Diversions that detract organizations from addressing the fundamentals of detecting, inhibiting, and responding to the attack lifecycle are one reason why organizations are generally unprepared for this type of threat.
– Could you please give an example and describe a specific success story of quick remediation after a deep intrusion?
– Here’s a typical example: an organization contacted us because they had identified signs of targeted threat activity. Our investigation revealed that the attacker had initially gained access to the environment around two years prior to the organization’s discovering the attack. Over the course of around 6 weeks, we investigated and worked with them to develop a remediation plan. During this posturing phase, they implemented enhancements like better security log settings, some log centralization and searching capabilities, and determined how they would change passwords.
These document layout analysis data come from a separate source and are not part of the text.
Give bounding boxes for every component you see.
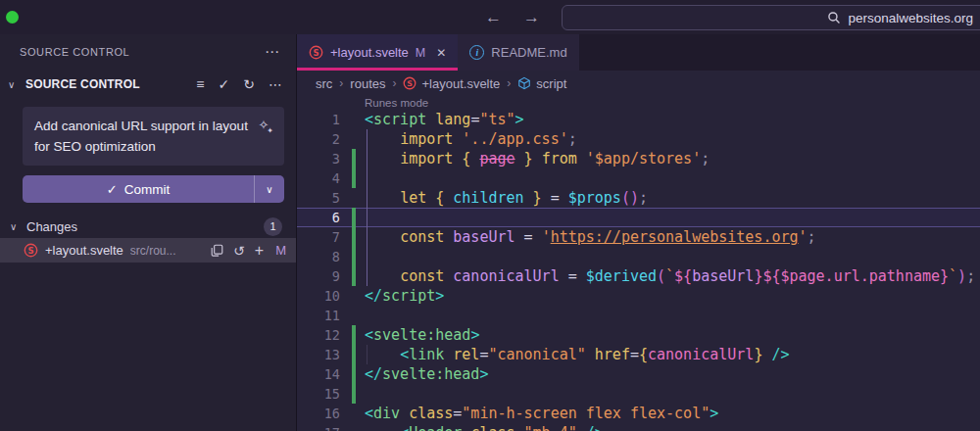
code-line[interactable]: 16<div class="min-h-screen flex flex-col… (297, 404, 980, 423)
tab-readme-md[interactable]: i README.md (458, 34, 578, 71)
line-number: 10 (297, 288, 340, 304)
line-number: 11 (297, 308, 340, 323)
line-number: 5 (297, 190, 340, 206)
commit-dropdown-button[interactable]: ∨ (255, 175, 284, 203)
gutter (352, 306, 356, 325)
diff-added-gutter (352, 325, 356, 345)
view-as-list-icon[interactable]: ≡ (196, 77, 204, 91)
open-file-icon[interactable] (211, 244, 223, 257)
code-text: </script> (365, 286, 444, 306)
line-number: 15 (297, 386, 340, 402)
breadcrumb-label: +layout.svelte (421, 76, 500, 91)
code-line[interactable]: 2 import '../app.css'; (297, 129, 980, 149)
svg-text:S: S (27, 246, 33, 256)
runes-mode-lens[interactable]: Runes mode (297, 96, 980, 110)
svelte-icon: S (309, 45, 323, 60)
commit-button[interactable]: ✓ Commit ∨ (23, 175, 284, 203)
stage-changes-icon[interactable]: + (255, 243, 264, 259)
code-text: <script lang="ts"> (365, 110, 524, 129)
search-value: personalwebsites.org (848, 11, 973, 25)
breadcrumb-src[interactable]: src (316, 76, 332, 91)
source-control-sidebar: SOURCE CONTROL ⋯ ∨ SOURCE CONTROL ≡ ✓ ↻ … (0, 34, 297, 431)
diff-added-gutter (352, 266, 356, 286)
diff-added-gutter (352, 227, 356, 247)
diff-added-gutter (352, 364, 356, 384)
changes-header[interactable]: ∨ Changes 1 (0, 215, 296, 238)
title-bar: ← → personalwebsites.org (0, 0, 980, 34)
code-line[interactable]: 8 (297, 247, 980, 266)
svg-text:S: S (408, 79, 414, 88)
code-line[interactable]: 17 <Header class="mb-4" /> (297, 423, 980, 431)
refresh-icon[interactable]: ↻ (243, 77, 255, 91)
code-line[interactable]: 1<script lang="ts"> (297, 110, 980, 129)
tab-label: +layout.svelte (330, 45, 409, 60)
line-number: 4 (297, 170, 340, 186)
line-number: 1 (297, 112, 340, 127)
line-number: 16 (297, 406, 340, 421)
breadcrumb-routes[interactable]: routes (350, 76, 385, 91)
window-traffic-light[interactable] (6, 11, 19, 24)
code-line[interactable]: 5 let { children } = $props(); (297, 188, 980, 208)
code-text: <div class="min-h-screen flex flex-col"> (365, 404, 718, 423)
tab-layout-svelte[interactable]: S +layout.svelte M ✕ (297, 34, 458, 71)
search-icon (827, 11, 841, 24)
code-line[interactable]: 13 <link rel="canonical" href={canonical… (297, 345, 980, 364)
more-actions-icon[interactable]: ⋯ (269, 77, 282, 91)
breadcrumb-script[interactable]: script (517, 76, 566, 91)
app-window: ← → personalwebsites.org SOURCE CONTROL … (0, 0, 980, 431)
close-icon[interactable]: ✕ (436, 46, 446, 60)
diff-added-gutter (352, 345, 356, 364)
code-line[interactable]: 11 (297, 306, 980, 325)
commit-message-input[interactable]: Add canonical URL support in layout for … (23, 107, 284, 166)
gutter (352, 188, 356, 208)
file-path: src/rou... (130, 244, 204, 258)
code-line[interactable]: 6 (297, 208, 980, 227)
svg-text:S: S (313, 48, 318, 58)
info-icon: i (469, 45, 484, 60)
chevron-down-icon[interactable]: ∨ (8, 79, 20, 90)
code-line[interactable]: 15 (297, 384, 980, 404)
line-number: 12 (297, 327, 340, 343)
tab-modified-badge: M (416, 46, 425, 60)
code-text: <svelte:head> (365, 325, 479, 345)
diff-added-gutter (352, 384, 356, 404)
code-line[interactable]: 9 const canonicalUrl = $derived(`${baseU… (297, 266, 980, 286)
modified-badge: M (275, 243, 286, 258)
tab-label: README.md (491, 45, 566, 60)
code-line[interactable]: 10</script> (297, 286, 980, 306)
code-editor[interactable]: Runes mode 1<script lang="ts">2 import '… (297, 96, 980, 431)
search-input[interactable]: personalwebsites.org (562, 5, 980, 30)
check-icon: ✓ (107, 182, 118, 197)
back-icon[interactable]: ← (485, 9, 502, 25)
chevron-down-icon: ∨ (266, 184, 272, 195)
breadcrumb-layout-svelte[interactable]: S +layout.svelte (403, 76, 500, 91)
diff-added-gutter (352, 208, 356, 227)
changed-file-row[interactable]: S +layout.svelte src/rou... ↺ + M (0, 238, 296, 263)
discard-changes-icon[interactable]: ↺ (233, 244, 245, 258)
line-number: 7 (297, 229, 340, 245)
code-line[interactable]: 3 import { page } from '$app/stores'; (297, 149, 980, 168)
commit-message-text: Add canonical URL support in layout for … (34, 119, 248, 154)
svelte-icon: S (24, 243, 38, 258)
sparkle-ai-icon[interactable]: ✧✦ (258, 115, 275, 137)
line-number: 13 (297, 347, 340, 362)
code-line[interactable]: 12<svelte:head> (297, 325, 980, 345)
code-line[interactable]: 4 (297, 168, 980, 188)
indent-guide (367, 345, 368, 364)
code-text: <link rel="canonical" href={canonicalUrl… (365, 345, 790, 364)
code-text: let { children } = $props(); (365, 188, 648, 208)
line-number: 8 (297, 249, 340, 264)
section-title: SOURCE CONTROL (25, 77, 190, 91)
line-number: 17 (297, 425, 340, 431)
line-number: 2 (297, 131, 340, 147)
forward-icon[interactable]: → (523, 9, 540, 25)
commit-check-icon[interactable]: ✓ (219, 77, 230, 91)
panel-more-icon[interactable]: ⋯ (265, 43, 280, 61)
line-number: 9 (297, 268, 340, 284)
code-line[interactable]: 14</svelte:head> (297, 364, 980, 384)
changes-label: Changes (26, 219, 259, 234)
code-line[interactable]: 7 const baseUrl = 'https://personalwebsi… (297, 227, 980, 247)
diff-added-gutter (352, 168, 356, 188)
code-text: const canonicalUrl = $derived(`${baseUrl… (365, 266, 975, 286)
line-number: 6 (297, 210, 340, 225)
The attacker had already stolen sensitive information, and was operating in a maintenance mode – he would connect to the environment around every month. He would then dump password hashes from a domain controller (the administrators reset their passwords monthly, so the attacker came back to get the new ones every month). Next he would double check that his backdoors were all installed and functioning. Finally he would check to make sure that he still had valid passwords for a couple of service accounts, which did not get new passwords monthly.
The organization initiated their “remediation event” plan on a Friday evening, disconnected certain networks from the Internet, and pulled the infected systems. Then they began to reset passwords. This went more quickly than they had hoped, due to their preparation, and they had completed the critical containment and eradication activities by around noon on Saturday morning.